I sailed to the tropics, somewhere in the vicinity of the Leeward Islands. There I discovered the fountain of youth. I drank from it. Not because I wanted eternal youth, but because I could only imagine the amount of money I could win by betting people how much hot sauce I could drink at the next dinner party I went to. The water revitalized my stomach and entire body, and the amount of money I won was staggering.
By this time, I was 25 and I'd done more in my life than I care to repeat. I had enough money to retire and become a philanthropist. My main work was at my alma mater, though I'm not sure why Human Rights organizations sent me there. I was handed a massive sign and walked around the entire campus with the thing, shouting out to people. In all honesty, I thought the Human rights campaign was a little bit biased. What about the human lefts? So I decided to start a new slogan. A typical day went by with the following exchange between me and the masses: "You there! Do you support Human rights? Picture this: if the human rights were to meet the human lefts, what would we have? Peace, prosperity, and ambidexterity!"
I was removed rather abruptly and was told to get serious about this sort of thing. So I did. I dressed all in black and attempted to look the most miserable I've ever looked in my entire life. If this was serious, I said to myself, then it bites.
So I began to become rather light hearted in nature. As a matter of fact, I was so light hearted, that I started floating up one day and had to shout out to people who were rapidly becoming specks on terra firma, "You there! Tell me something depressing!" Life was beginning to get interesting for me.

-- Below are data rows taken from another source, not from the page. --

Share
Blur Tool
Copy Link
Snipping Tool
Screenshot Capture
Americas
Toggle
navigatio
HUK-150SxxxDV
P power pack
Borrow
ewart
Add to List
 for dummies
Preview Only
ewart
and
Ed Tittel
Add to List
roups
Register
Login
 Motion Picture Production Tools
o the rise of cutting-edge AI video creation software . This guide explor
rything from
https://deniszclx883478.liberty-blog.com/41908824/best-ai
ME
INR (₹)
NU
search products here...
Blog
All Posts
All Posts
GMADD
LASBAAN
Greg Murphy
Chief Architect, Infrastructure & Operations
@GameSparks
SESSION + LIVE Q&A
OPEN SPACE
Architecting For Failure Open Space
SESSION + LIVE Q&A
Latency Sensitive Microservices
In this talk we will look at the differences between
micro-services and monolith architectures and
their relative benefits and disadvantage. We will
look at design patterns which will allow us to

I walked the straight and narrow, when I got tired of that, I walked the crooked and wide. When I got tired of the crooked and wide, I walked the up and over. The up and over wasn't really for me though. You look ridiculous attempting to walk the up and over down the street and it's impossible to do if you're in a suit.

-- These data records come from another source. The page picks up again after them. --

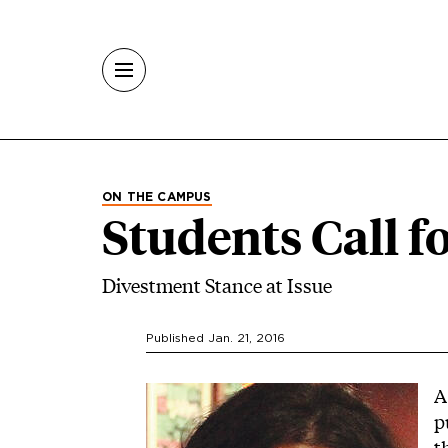
Skip to main content
ON THE CAMPUS
Students Call f
Divestment Stance at Issue
Published Jan. 21, 2016
Image
A
p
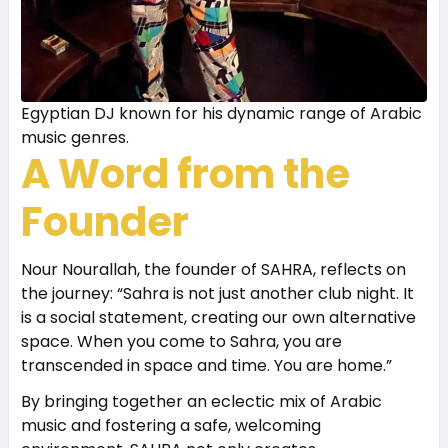
Egyptian DJ known for his dynamic range of Arabic
music genres.
A Word from the
Founder
Nour Nourallah, the founder of SAHRA, reflects on
the journey: “Sahra is not just another club night. It
is a social statement, creating our own alternative
space. When you come to Sahra, you are
transcended in space and time. You are home.”
By bringing together an eclectic mix of Arabic
music and fostering a safe, welcoming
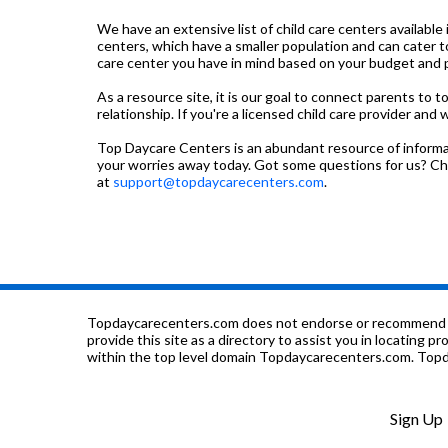
We have an extensive list of child care centers available 
centers, which have a smaller population and can cater t
care center you have in mind based on your budget and pre
As a resource site, it is our goal to connect parents to 
relationship. If you're a licensed child care provider and 
Top Daycare Centers is an abundant resource of informati
your worries away today. Got some questions for us? C
at
support@topdaycarecenters.com
.
Topdaycarecenters.com does not endorse or recommend any o
provide this site as a directory to assist you in locating p
within the top level domain Topdaycarecenters.com. Topda
Sign Up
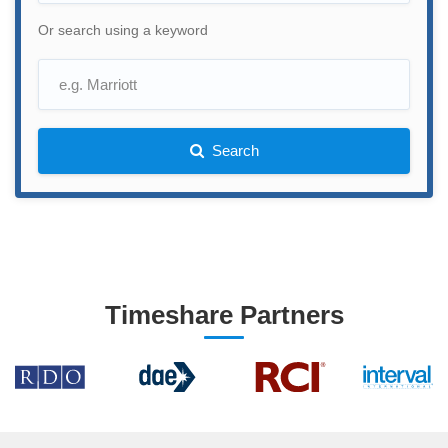
Or search using a keyword
Search
Timeshare Partners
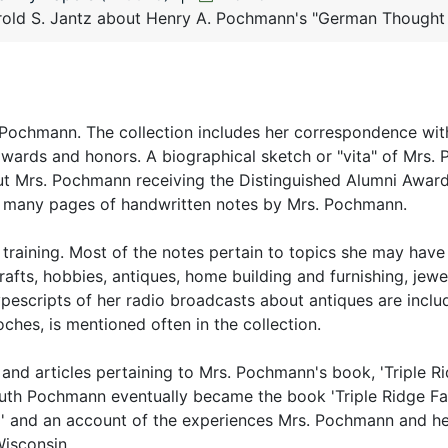
old S. Jantz about Henry A. Pochmann's "German Thought i
h Pochmann. The collection includes her correspondence wit
awards and honors. A biographical sketch or "vita" of Mrs
ut Mrs. Pochmann receiving the Distinguished Alumni Award
lso many pages of handwritten notes by Mrs. Pochmann.
raining. Most of the notes pertain to topics she may have
fts, hobbies, antiques, home building and furnishing, jewel
typescripts of her radio broadcasts about antiques are inclu
hes, is mentioned often in the collection.
and articles pertaining to Mrs. Pochmann's book, 'Triple Ri
Ruth Pochmann eventually became the book 'Triple Ridge Fa
rm' and an account of the experiences Mrs. Pochmann and he
Wisconsin.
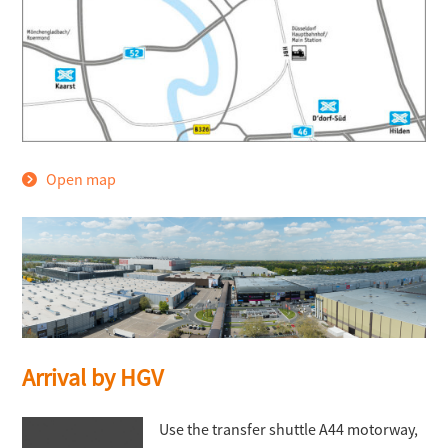
Open map
Arrival by HGV
Use the transfer shuttle A44 motorway,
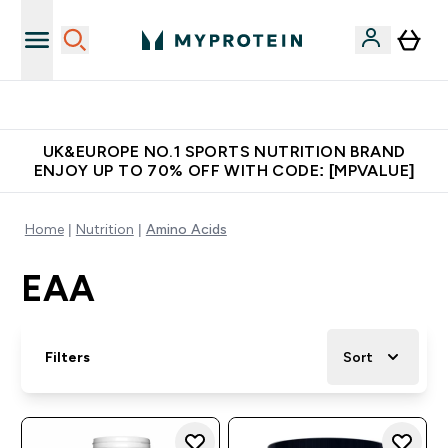
Unrivalled British Quality
UK&EUROPE NO.1 SPORTS NUTRITION BRAND
ENJOY UP TO 70% OFF WITH CODE: [MPVALUE]
Home
Nutrition
Amino Acids
EAA
Filters
Sort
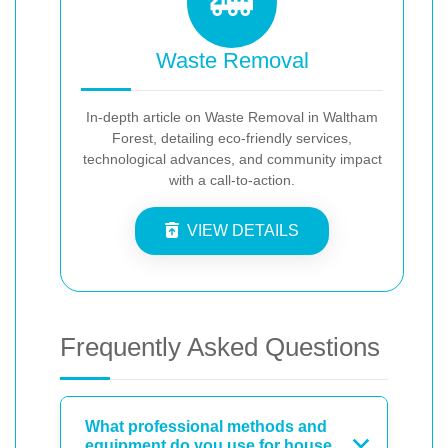
Waste Removal
In-depth article on Waste Removal in Waltham
Forest, detailing eco-friendly services,
technological advances, and community impact
with a call-to-action.
VIEW DETAILS
Frequently Asked Questions
What professional methods and
equipment do you use for house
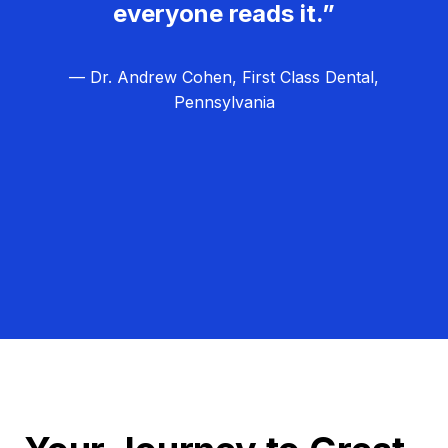
everyone reads it.”
— Dr. Andrew Cohen, First Class Dental,
Pennsylvania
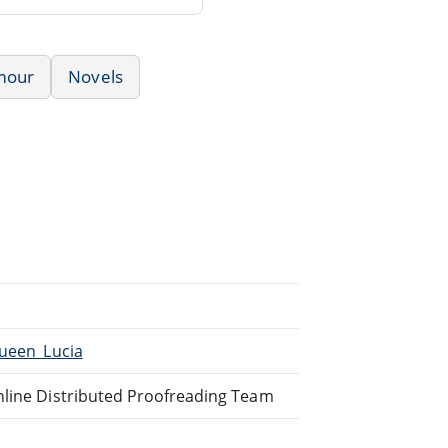
mour
Novels
Queen_Lucia
nline Distributed Proofreading Team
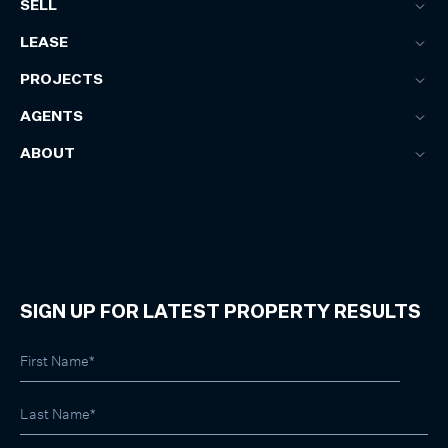
SELL
LEASE
PROJECTS
AGENTS
ABOUT
SIGN UP FOR LATEST PROPERTY RESULTS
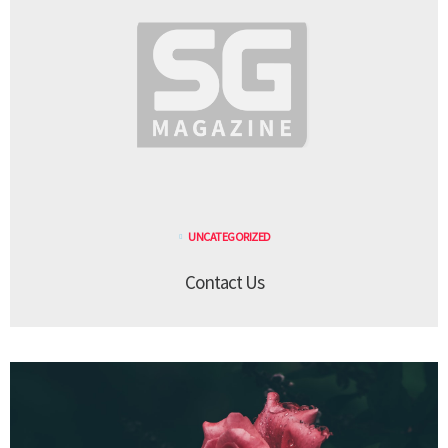
UNCATEGORIZED
Contact Us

I'd literally been through all walks of life, people, and it was something else. However, at the end I felt jaded. My life was in black and white, so to speak, and it needed music to bring the color back. I started a band; we toured the universe and elsewhere. It was the cat's pajamas as those crazy kids say today with their leet speak.

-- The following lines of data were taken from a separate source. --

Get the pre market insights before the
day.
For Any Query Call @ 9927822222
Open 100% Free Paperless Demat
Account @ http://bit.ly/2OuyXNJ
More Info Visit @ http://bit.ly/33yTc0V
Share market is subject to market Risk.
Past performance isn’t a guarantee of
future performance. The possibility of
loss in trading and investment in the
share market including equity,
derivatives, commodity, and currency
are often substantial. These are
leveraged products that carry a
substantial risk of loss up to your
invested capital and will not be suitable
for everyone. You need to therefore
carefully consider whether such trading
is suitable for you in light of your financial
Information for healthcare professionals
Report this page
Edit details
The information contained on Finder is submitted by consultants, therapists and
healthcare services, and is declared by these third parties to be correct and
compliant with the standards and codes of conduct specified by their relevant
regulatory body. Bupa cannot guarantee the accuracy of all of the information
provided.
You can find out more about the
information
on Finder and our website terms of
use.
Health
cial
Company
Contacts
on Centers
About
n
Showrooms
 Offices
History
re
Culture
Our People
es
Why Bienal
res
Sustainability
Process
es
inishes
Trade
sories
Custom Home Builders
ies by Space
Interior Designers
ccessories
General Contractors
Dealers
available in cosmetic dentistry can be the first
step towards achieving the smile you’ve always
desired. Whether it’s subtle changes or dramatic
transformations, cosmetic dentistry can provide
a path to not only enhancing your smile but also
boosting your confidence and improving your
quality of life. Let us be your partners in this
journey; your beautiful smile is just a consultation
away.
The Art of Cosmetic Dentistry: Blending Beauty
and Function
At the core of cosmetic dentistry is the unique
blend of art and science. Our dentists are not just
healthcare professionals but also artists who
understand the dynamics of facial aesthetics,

And at the end of the tour, the band stopped at the University of North Carolina for its last show. I went and looked around, admired at how everything had changed and the place that started it all for me. It was a catalyst. By enduring the crucible and being baptized in the fits of rage surrounding its incompetency and waste while neglecting the student body and increasing tuition hikes for everyone-
The microphone is cut off and the speaker starts to argue with the University officials. Some agreement is reached, and the speaker steps back up to the podium and continues his speech. "And now a word of advice, kids: when a man offers you a few thousand dollars to retract your statement, take the money and run. But now for the end of my speech. Do not go gentle into that goodnight. Punch the lights out of the goodnight if you have to, and if it's a bad night, go get a baseball bat and defend the wife and kids. Do what you gotta do and say what you gotta say. Oorah! Semper Fi, do or die, hold 'em high at eight and I! [the officials start to pry the speaker away from the podium] Damn the torpedoes, full speed ahead! I have yet begun to fight! ARGH! [Get off me!] Go forth, be fruitful, and multiply!